*Work item*
If a line in the records below contains "Updated", copy that line.

[Collected data]
- - -
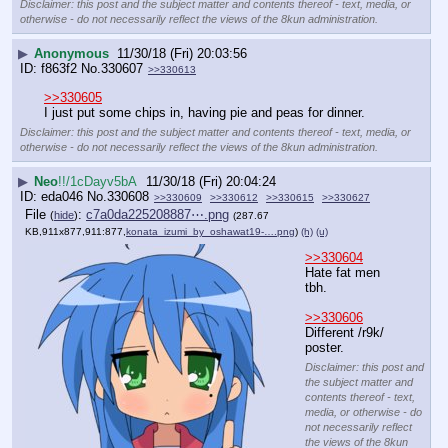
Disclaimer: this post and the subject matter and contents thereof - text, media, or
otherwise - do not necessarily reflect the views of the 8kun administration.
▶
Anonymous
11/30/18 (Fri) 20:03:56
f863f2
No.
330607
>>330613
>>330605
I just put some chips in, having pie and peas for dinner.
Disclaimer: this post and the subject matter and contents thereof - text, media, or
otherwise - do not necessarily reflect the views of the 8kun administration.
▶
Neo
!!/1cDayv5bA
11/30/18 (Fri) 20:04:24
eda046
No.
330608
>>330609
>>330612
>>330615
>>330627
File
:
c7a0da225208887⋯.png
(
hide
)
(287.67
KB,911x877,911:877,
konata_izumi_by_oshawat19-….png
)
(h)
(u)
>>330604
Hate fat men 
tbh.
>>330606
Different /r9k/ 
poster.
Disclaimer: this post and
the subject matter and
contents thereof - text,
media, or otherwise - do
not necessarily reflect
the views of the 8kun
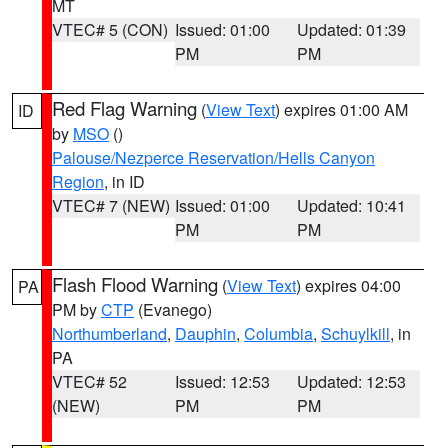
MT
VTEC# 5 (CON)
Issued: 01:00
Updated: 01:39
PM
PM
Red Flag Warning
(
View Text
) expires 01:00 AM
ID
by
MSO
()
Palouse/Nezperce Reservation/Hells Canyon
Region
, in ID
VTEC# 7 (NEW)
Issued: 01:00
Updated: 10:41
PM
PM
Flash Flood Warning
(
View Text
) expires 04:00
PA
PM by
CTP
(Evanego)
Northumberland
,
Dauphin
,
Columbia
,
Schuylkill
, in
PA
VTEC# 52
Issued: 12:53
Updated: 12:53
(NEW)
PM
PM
- - -
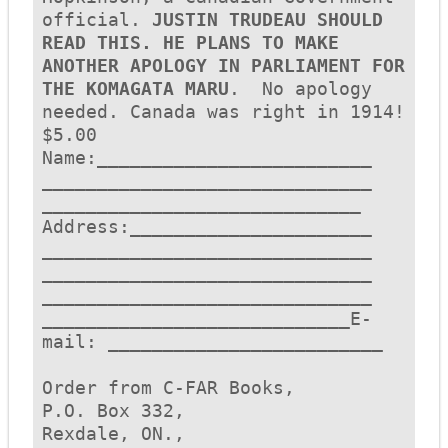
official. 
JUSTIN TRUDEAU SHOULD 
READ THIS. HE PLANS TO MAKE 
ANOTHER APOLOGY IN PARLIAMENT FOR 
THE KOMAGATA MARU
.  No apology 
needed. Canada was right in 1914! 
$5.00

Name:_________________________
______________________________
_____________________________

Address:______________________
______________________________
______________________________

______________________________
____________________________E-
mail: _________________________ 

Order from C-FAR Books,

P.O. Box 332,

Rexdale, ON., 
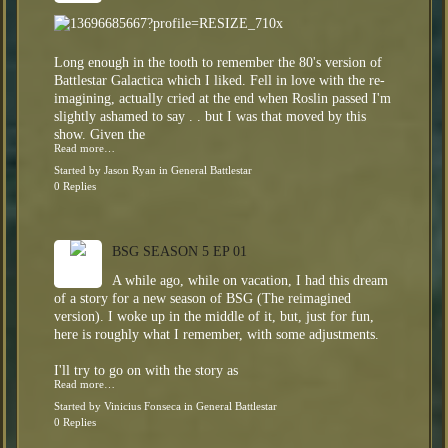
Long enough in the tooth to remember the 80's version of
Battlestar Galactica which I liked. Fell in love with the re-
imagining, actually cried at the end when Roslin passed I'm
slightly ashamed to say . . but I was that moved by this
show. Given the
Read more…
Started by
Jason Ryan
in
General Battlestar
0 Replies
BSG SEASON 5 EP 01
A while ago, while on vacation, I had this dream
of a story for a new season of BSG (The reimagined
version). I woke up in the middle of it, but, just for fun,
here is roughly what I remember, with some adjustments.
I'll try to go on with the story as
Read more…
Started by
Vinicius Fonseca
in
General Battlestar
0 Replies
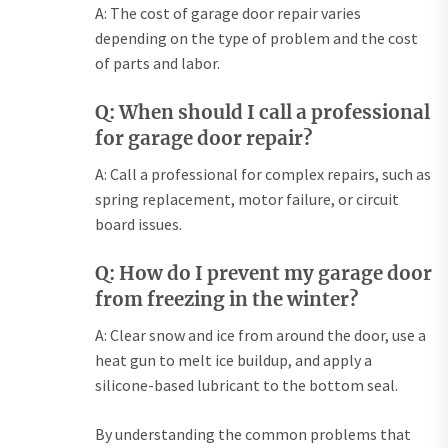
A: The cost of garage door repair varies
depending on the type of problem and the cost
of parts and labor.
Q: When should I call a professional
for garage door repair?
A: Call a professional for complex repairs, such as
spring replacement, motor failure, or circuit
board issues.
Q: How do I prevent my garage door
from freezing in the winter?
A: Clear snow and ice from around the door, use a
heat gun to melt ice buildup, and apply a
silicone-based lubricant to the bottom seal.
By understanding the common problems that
- - -
*Solved exercise*
Updated: 01:39
Updated: 10:41
Updated: 12:53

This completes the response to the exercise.